Familial risk of myocardial infarction with non-obstructive and obstructive coronary arteries -A nation-wide cohort study

Felicia H K Hakansson; Per Svensson; Hans J Pettersson; Ewa Ehrenborg; Jonas Spaak; Anna M Nordenskjold; Kai M Eggers; Per Tornvall

doi:10.1093/eurjpc/zwae313

Familial risk of myocardial infarction with non-obstructive and obstructive coronary arteries -A nation-wide cohort study

Eur J Prev Cardiol. 2024 Oct 7:zwae313. doi: 10.1093/eurjpc/zwae313. Online ahead of print.

Authors

Felicia H K Hakansson^{1

2}, Per Svensson^{1

2}, Hans J Pettersson^{1

2}, Ewa Ehrenborg³, Jonas Spaak⁴, Anna M Nordenskjold⁵, Kai M Eggers⁶, Per Tornvall^{1

2}

Affiliations

¹ Department of Clinical Science and Education Södersjukhuset, Karolinska Institutet, Stockholm, Sweden.
² Department of Cardiology Södersjukhuset, Stockholm, Sweden.
³ Division of Cardiovascular Medicine, Department of Medicine Solna, Karolinska Institutet, Stockholm, Sweden.
⁴ Department of Cardiology and Clinical Science and Education Danderyds Hospital, Karolinska Institutet, Stockholm, Sweden.
⁵ Department of Cardiology, Faculty of Medicine and Health, Örebro University, Örebro, Sweden.
⁶ Department of Medical Sciences, Cardiology, Uppsala University, Uppsala, Sweden.

PMID: 39373562
DOI: 10.1093/eurjpc/zwae313

Abstract

Background and aims: The familial risk among patients with myocardial infarction with non-obstructive coronary arteries (MINOCA) is unknown. Previous studies of family history in myocardial infarction (MI), have not made a distinction between MINOCA and MI due to coronary artery disease (MI-CAD), based on angiographic findings. We therefore sought to investigate familial risk of MI without and with obstructive coronary arteries.

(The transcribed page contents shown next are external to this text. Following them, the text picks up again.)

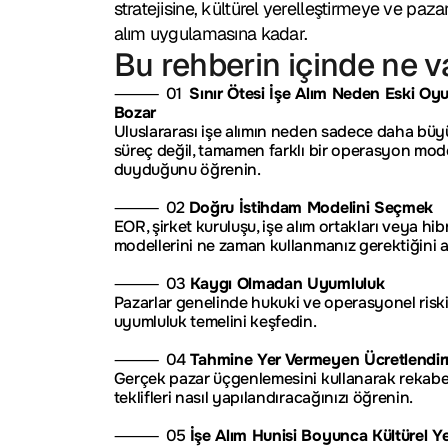
stratejisine, kültürel yerelleştirmeye ve pazara 
alım uygulamasına kadar.
Bu rehberin içinde ne v
⸻  01  
Sınır Ötesi İşe Alım Neden Eski Oyun
Bozar
Uluslararası işe alımın neden sadece daha büyük
süreç değil, tamamen farklı bir operasyon mode
duyduğunu öğrenin.
⸻  02 
Doğru İstihdam Modelini Seçmek
EOR, şirket kuruluşu, işe alım ortakları veya hib
modellerini ne zaman kullanmanız gerektiğini a
⸻  03 
Kaygı Olmadan Uyumluluk
Pazarlar genelinde hukuki ve operasyonel riski
uyumluluk temelini keşfedin.
⸻  04 
Tahmine Yer Vermeyen Ücretlendi
Gerçek pazar üçgenlemesini kullanarak rekabetç
teklifleri nasıl yapılandıracağınızı öğrenin.
⸻  05 
İşe Alım Hunisi Boyunca Kültürel Ye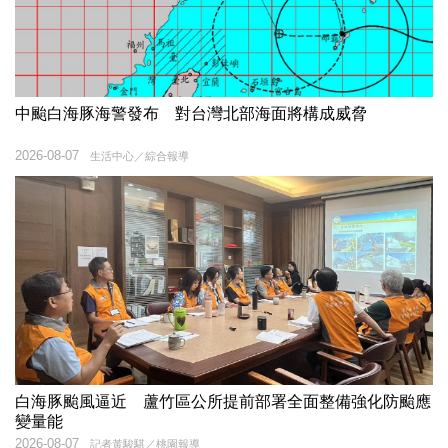
中颱白海豚海警發布 對台灣北部海面將構成威脅
2026-08-07
生活中心／綜合報導
白海豚颱風逼近 蘆竹區公所提前部署全面整備強化防颱應
變量能
2026-08-07
記者黃駿騏／桃園報導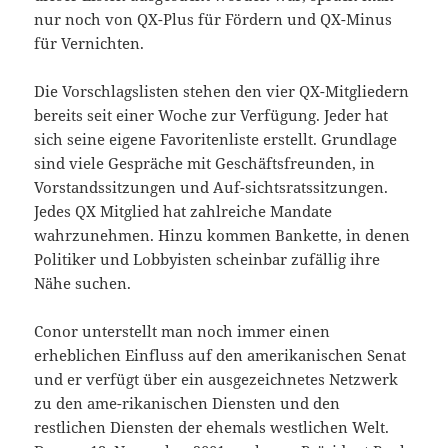
nur noch von QX-Plus für Fördern und QX-Minus
für Vernichten.
Die Vorschlagslisten stehen den vier QX-Mitgliedern
bereits seit einer Woche zur Verfügung. Jeder hat
sich seine eigene Favoritenliste erstellt. Grundlage
sind viele Gespräche mit Geschäftsfreunden, in
Vorstandssitzungen und Auf-sichtsratssitzungen.
Jedes QX Mitglied hat zahlreiche Mandate
wahrzunehmen. Hinzu kommen Bankette, in denen
Politiker und Lobbyisten scheinbar zufällig ihre
Nähe suchen.
Conor unterstellt man noch immer einen
erheblichen Einfluss auf den amerikanischen Senat
und er verfügt über ein ausgezeichnetes Netzwerk
zu den ame-rikanischen Diensten und den
restlichen Diensten der ehemals westlichen Welt.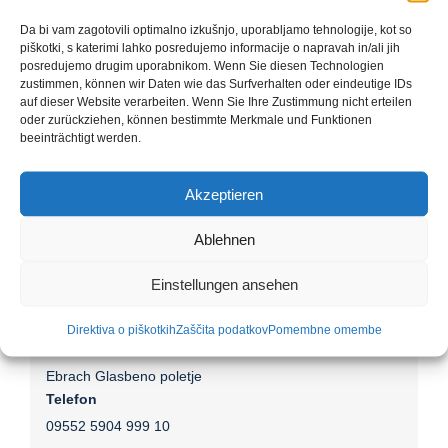
Datum:
24. maja
Da bi vam zagotovili optimalno izkušnjo, uporabljamo tehnologije, kot so
piškotki, s katerimi lahko posredujemo informacije o napravah in/ali jih
Čas:
posredujemo drugim uporabnikom. Wenn Sie diesen Technologien
15:00 - 17:00
zustimmen, können wir Daten wie das Surfverhalten oder eindeutige IDs
auf dieser Website verarbeiten. Wenn Sie Ihre Zustimmung nicht erteilen
Cena:
oder zurückziehen, können bestimmte Merkmale und Funktionen
€39 – €49
beeinträchtigt werden.
Kategorije Dogodek:
cisterscapes
,
Ebrach
,
Koncert
,
partner
Akzeptieren
Spletna stran:
Ablehnen
https://www.ebracher-musiksommer.de/konzerte
Einstellungen ansehen
Organizator
Direktiva o piškotkih
Zaščita podatkov
Pomembne omembe
Ebrach Glasbeno poletje
Telefon
09552 5904 999 10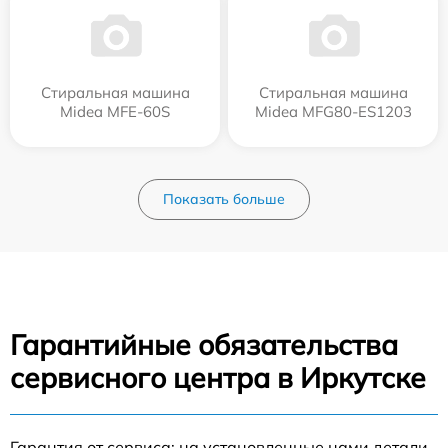
Стиральная машина
Стиральная машина
Midea MFE-60S
Midea MFG80-ES1203
Показать больше
Гарантийные обязательства
сервисного центра в Иркутске
Гарантия от сервиса: на установленные нами детали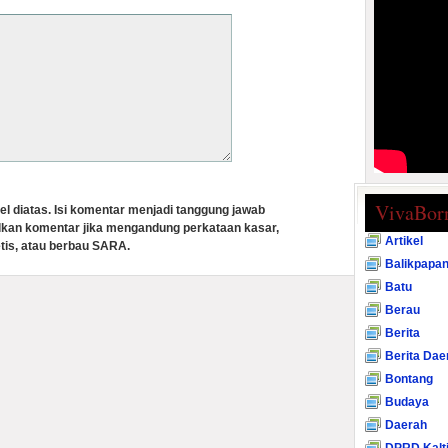
VivaBor
el diatas. Isi komentar menjadi tanggung jawab
lkan komentar jika mengandung perkataan kasar,
Artikel
tis, atau berbau SARA.
Balikpapa
Batu
Berau
Berita
Berita Dae
Bontang
Budaya
Daerah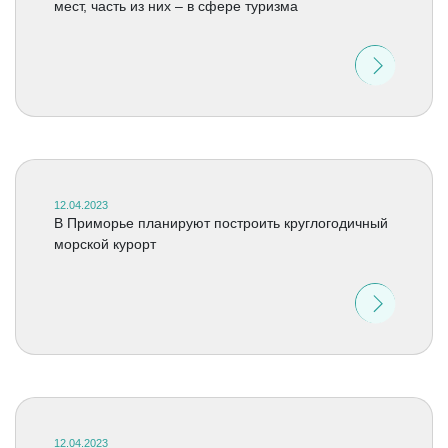
мест, часть из них – в сфере туризма
12.04.2023
В Приморье планируют построить круглогодичный
морской курорт
12.04.2023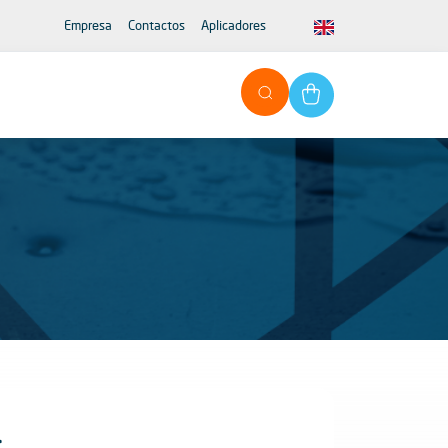
Empresa
Contactos
Aplicadores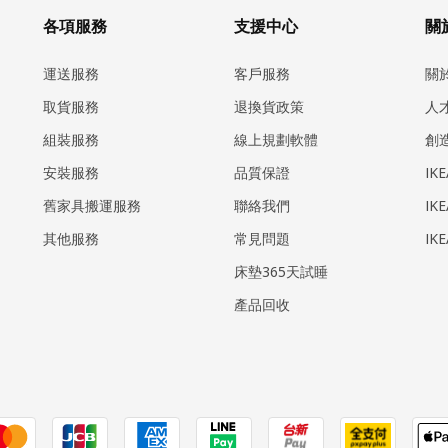
各項服務
支援中心
關於
運送服務
客戶服務
關
取貨服務
退換貨政策
人
組裝服務
線上規劃軟體
創
安裝服務
品質保證
IK
​舊家具搬運服務
聯絡我們
IK
其他服務
常見問題
IK
床墊365天試睡
產品回收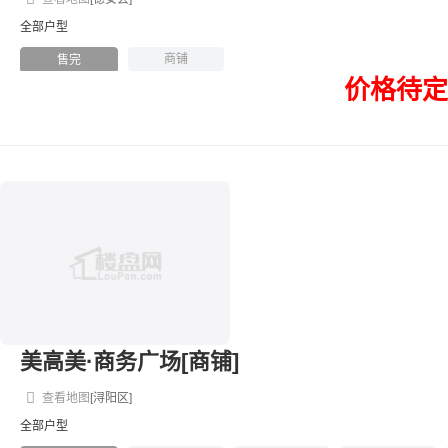
全部户型
商铺
售完
价格待定
美高美·商务广场[商铺]
查看地图
[浔阳区]
全部户型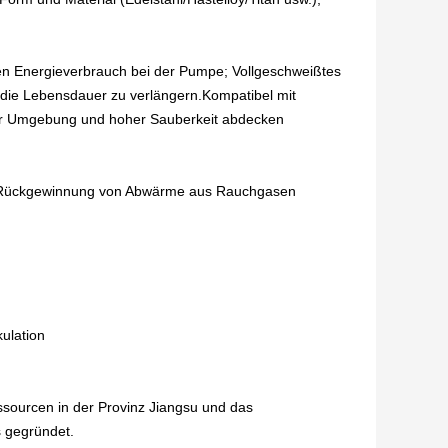
den Energieverbrauch bei der Pumpe; Vollgeschweißtes
die Lebensdauer zu verlängern.Kompatibel mit
ver Umgebung und hoher Sauberkeit abdecken
er, Rückgewinnung von Abwärme aus Rauchgasen
ulation
sourcen in der Provinz Jiangsu und das
 gegründet.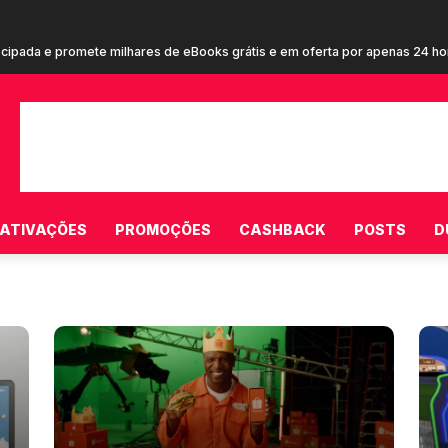
cupom de R$ 20 em campanha inédita estrelada por Terry Crews para cons
ATIVAÇÕES
PROMOÇÕES
CASHBACK
POSTS
D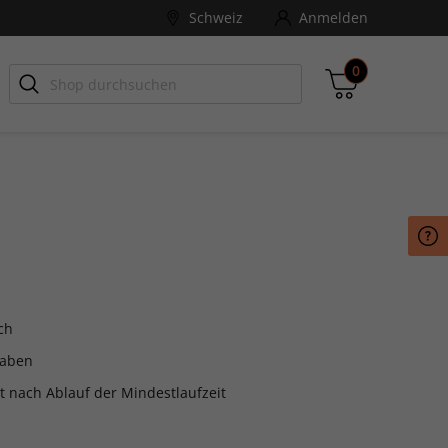
Schweiz
Anmelden
0
-ZONE
Games Aktuell
Zwischensumme
inkl. MwSt., ggf. zzgl. Versandkosten
Zum Warenkorb
ch
gaben
it nach Ablauf der Mindestlaufzeit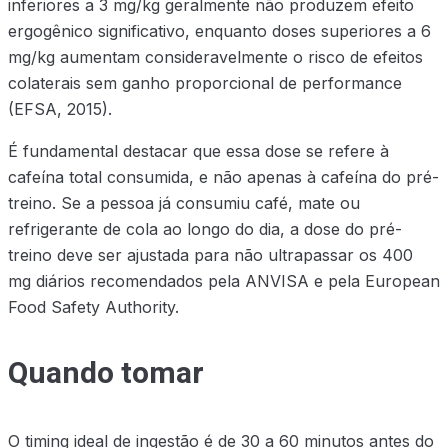
inferiores a 3 mg/kg geralmente não produzem efeito
ergogênico significativo, enquanto doses superiores a 6
mg/kg aumentam consideravelmente o risco de efeitos
colaterais sem ganho proporcional de performance
(EFSA, 2015).
É fundamental destacar que essa dose se refere à
cafeína total consumida, e não apenas à cafeína do pré-
treino. Se a pessoa já consumiu café, mate ou
refrigerante de cola ao longo do dia, a dose do pré-
treino deve ser ajustada para não ultrapassar os 400
mg diários recomendados pela ANVISA e pela European
Food Safety Authority.
Quando tomar
O timing ideal de ingestão é de 30 a 60 minutos antes do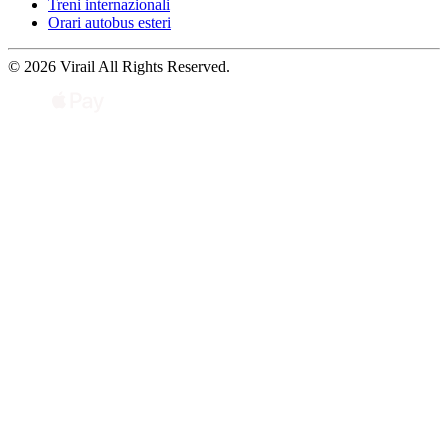
Treni internazionali
Orari autobus esteri
© 2026 Virail All Rights Reserved.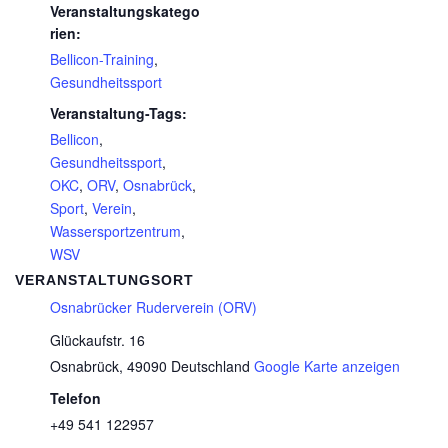
Veranstaltungskatego
rien:
Bellicon-Training
,
Gesundheitssport
Veranstaltung-Tags:
Bellicon
,
Gesundheitssport
,
OKC
,
ORV
,
Osnabrück
,
Sport
,
Verein
,
Wassersportzentrum
,
WSV
VERANSTALTUNGSORT
Osnabrücker Ruderverein (ORV)
Glückaufstr. 16
Osnabrück
,
49090
Deutschland
Google Karte anzeigen
Telefon
+49 541 122957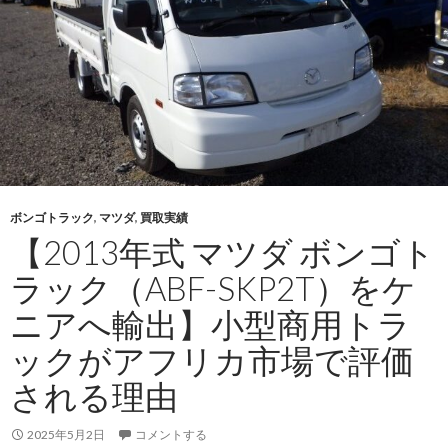
ン
ド
ク
ル
ー
ザ
ー
プ
ラ
ボンゴトラック
,
マツダ
,
買取実績
ド
【2013年式 マツダ ボンゴト
（CBA-
TRJ120W）
ラック（ABF-SKP2T）をケ
を
ニアへ輸出】小型商用トラ
ウ
ガ
ックがアフリカ市場で評価
ン
される理由
ダ
へ
2025年5月2日
コメントする
輸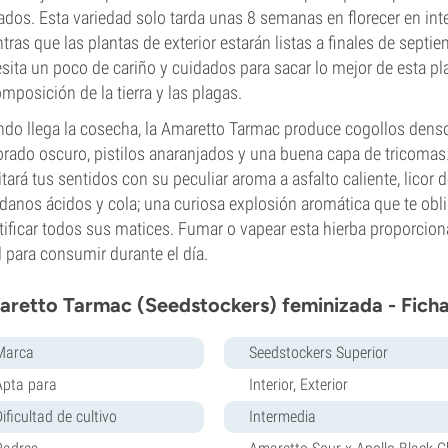
dos. Esta variedad solo tarda unas 8 semanas en florecer en int
tras que las plantas de exterior estarán listas a finales de septi
sita un poco de cariño y cuidados para sacar lo mejor de esta plan
omposición de la tierra y las plagas.
do llega la cosecha, la Amaretto Tarmac produce cogollos densos
rado oscuro, pistilos anaranjados y una buena capa de tricomas
itará tus sentidos con su peculiar aroma a asfalto caliente, lico
danos ácidos y cola; una curiosa explosión aromática que te obli
tificar todos sus matices. Fumar o vapear esta hierba proporcion
l para consumir durante el día.
retto Tarmac (Seedstockers) feminizada - Ficha
Marca
Seedstockers Superior
Apta para
Interior, Exterior
ificultad de cultivo
Intermedia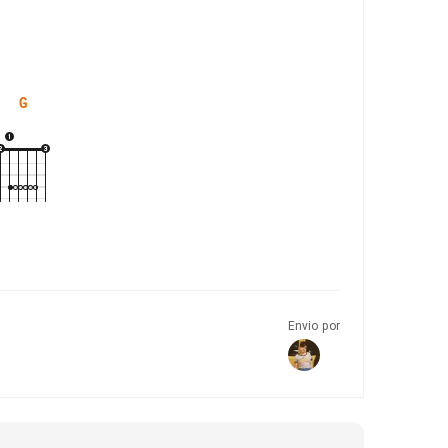
G
Envio por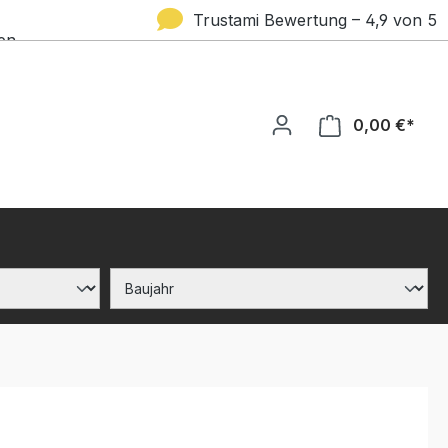
Trustami Bewertung – 4,9 von 5
en
Sternen
0,00 €*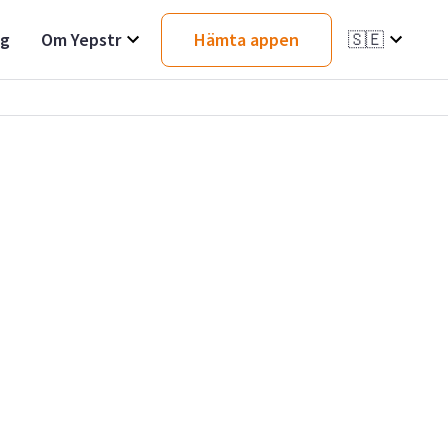
ag
Om Yepstr
Hämta appen
🇸🇪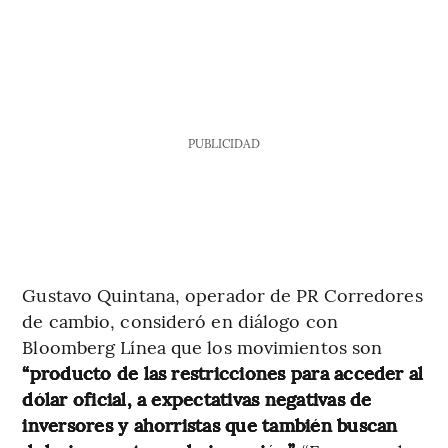
PUBLICIDAD
Gustavo Quintana, operador de PR Corredores
de cambio, consideró en diálogo con
Bloomberg Línea que los movimientos son
“producto de las restricciones para acceder al
dólar oficial, a expectativas negativas de
inversores y ahorristas que también buscan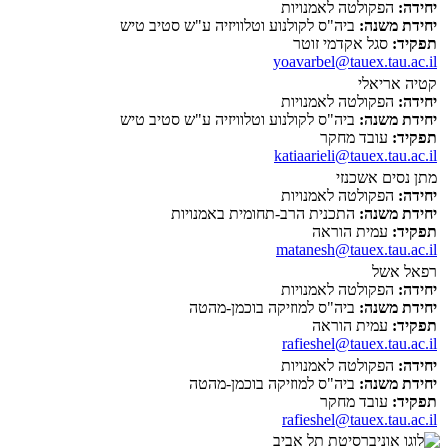
יחידה:
הפקולטה לאמנויות
יחידת משנה:
ביה"ס לקולנוע וטלוויזיה ע"ש סטיב טיש
תפקיד:
סגל אקדמי זוטר
yoavarbel@tauex.tau.ac.il
קטיה אריאלי
יחידה:
הפקולטה לאמנויות
יחידת משנה:
ביה"ס לקולנוע וטלוויזיה ע"ש סטיב טיש
תפקיד:
עובד מחקר
katiaarieli@tauex.tau.ac.il
מתן נסים אשכנזי
יחידה:
הפקולטה לאמנויות
יחידת משנה:
התכנית הרב-תחומית באמנויות
תפקיד:
עמית הוראה
matanesh@tauex.tau.ac.il
רפאל אשל
יחידה:
הפקולטה לאמנויות
יחידת משנה:
ביה"ס למוזיקה בוכמן-מהטה
תפקיד:
עמית הוראה
rafieshel@tauex.tau.ac.il
יחידה:
הפקולטה לאמנויות
יחידת משנה:
ביה"ס למוזיקה בוכמן-מהטה
תפקיד:
עובד מחקר
rafieshel@tauex.tau.ac.il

Methods: Register-based cohort study with a total of 15,462 MINOCA cases, 204,424 MI-CAD cases, 38,220 control subjects without MI and with non-obstructive coronary arteries. First-degree relatives were identified 1995-2020. Cox proportional hazard regression models were used to compare familial risk in MINOCA and MI-CAD with control subjects.

Results: During a mean follow-up of 8.1 ± 4.2 years, MINOCA occurred in 1.0% of first-degree relatives with MINOCA whereas MI-CAD occurred in 9.7% of first-degree relatives of MINOCA. The age- and sex-adjusted hazard ratio (HR) for a MINOCA-relative experiencing MINOCA and MI-CAD, compared to control subjects, was 0.99 (95% confidence interval [CI] 0.80-1.23) and 1.10 (95% CI 1.03-1.18), respectively. During a mean follow-up of 8.5 ±4.8 years, MI-CAD occurred in 12.2% of first- degree relatives with MI-CAD with age- and sex-adjusted HR 1.43 (95% CI 1.37-1.49).

Conclusions: No increased familial risk of MINOCA was observed for MINOCA-patients whereas there was an increased familial risk for MI-CAD when compared to control subjects. These results may indicate that genetic factors and shared environmental factors within a family leading to CAD are important also for MINOCA, thus MI-CAD and MINOCA could share underlying mechanisms.

Keywords: MI-CAD; MINOCA; coronary angiography; familial risk.

Plain language summary

It is unknown whether a familial risk of myocardial infarction is important for developing myocardial infarction without obstructive coronary arteries (MINOCA). In our study we observed an increased familial occurrence for myocardial infarction with obstructive coronary artery disease (MI-CAD) when compared to control subjects whereas no increased familial occurrence of MINOCA was seen among MINOCA patients. These results may indicate that genetic factors and shared environmental factors within a family leading to CAD are important also for MINOCA, thus MI-CAD and MINOCA could share underlying mechanisms.